Tomorrow, well, later today actually, I'm doing a second workshop with Shinichi Iova-Koga. He is teaching us about butoh. Last time, my understanding was that butoh is a dance that is motivated from the interior, ideas bleeding out gradually to the outer layer of your skin, where they become visible to anyone who is watching... but I think that the definition of butoh is a bit liquid, and I'm sure it'll mean something else today.

I may not know what butoh is, but my neck muscles are very sore from it. Mainly from trying to not use my muscles, which my body apparently interpreted as hauling itself upright by the neck.

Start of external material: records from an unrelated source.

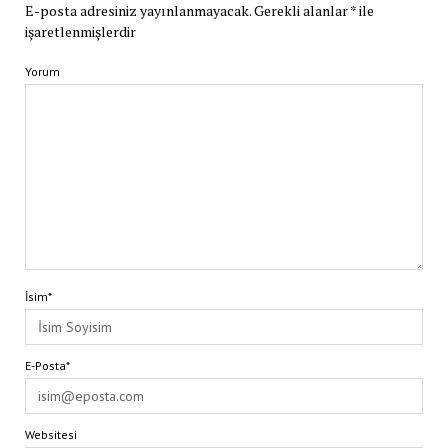
E-posta adresiniz yayınlanmayacak.
Gerekli alanlar
*
ile
işaretlenmişlerdir
Yorum
İsim*
E-Posta*
Websitesi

And I have discovered a new favorite artist. I have a postcard that my friend sent from Belgium many months ago up next to my desk because it has a pair of boots with water fountaining up from them, and it only occurred to me tonight to look up the artist responsible for the mind prickling image. His name is Roman Signer and he does many extraordinary things, often involving explosions. There is a video of his work, "Action With Sheets of Paper," here, but I like the still photograph because it looks like a grove of white trees with people wandering between them, and it's only when you look closely that you realise it's a shower of white paper falling on a crowd.

Tuesday, October 7, 2008

Monday, October 6, 2008

spiders, gravestones, and the inevitable pizza

On Saturday, I went with three extremely wonderful people (Dana, Emily, and Lauren) to see Neil Gaiman read from The Graveyard Book in Palo Alto. It felt strange, but good, to sit in a theater with about 600 people of all sorts--old and young, alone and in big, cheerful groups-- who were all there to listen to someone read them a story. Everyone leaned forward in their chairs, laughed at the funny bits, and held their breaths at others, and listened as Neil told us about a young boy named Bod who dances with the ghosts and the living, and sees the first of the winter snow. It was a magical kind of thing, the sort that I wish could happen more often.

There's a video of the reading here, though it's more fun to start with the first chapter (we got the fifth, "Danse Macabre"). We also got an interlude, which is called "The Convocation," one of my favorite words. It makes me think of witches and crows, for no good reason, really (I think the proper words are, "coven" or "congeries" and "murder," respectively). And then, as an extra treat, we got some bits from Henry Selick's film of Coraline, and "Blueberry Girl."

The stage was full of gravestones, and Neil had a leather armchair with a funny looking lamp and a fake crow. There was also a spider that drifted down from the rafters and almost landed on a small boy's head.

Before the reading, we had pizza. Not ordinarily something to be boasting about, though I love pizza madly, but this was a delectable pie that introduced me to the thrilling combination of ricotta and lemon zest. Fluffy cream cut with bright yellow sourness. Not something you'd expect on pizza with all the fixings, but astonishingly delicious. Pizza Chicago.

It was a good evening all round, but the very best part was standing around in our little foursome, talking about Clarion friends and writing and books, and enjoying each other's company.

Oh. Have also discovered that Saint-Saens's Danse Macabre is even more infectious than usual when played on a banjo. It sounds mad and a little funny, and it begs you to get up and dance.

Wednesday, October 1, 2008

conversations

Have recently been arguing with myself about art, about dancing in particular, and about what it is that I want most at this very moment. Self-indulgent, circular thoughts. But I ran across a quote, in Gourmet magazine of all places, that translates a Turkish saying as, "What the heart wants most is intimate conversation, the rest is an excuse."

And now that idea has exploded across my head, and I can't stop thinking about it. Sometimes, I think dance doesn't have that capacity, and sometimes I watch things like this and am all wrung out and confused.

I'm obsessed, and thinking round in a circle, and prone to pacing. Maybe I'll wear a hole through my floor and fall on my head, and then, like magic, everything will be clear when I wake up.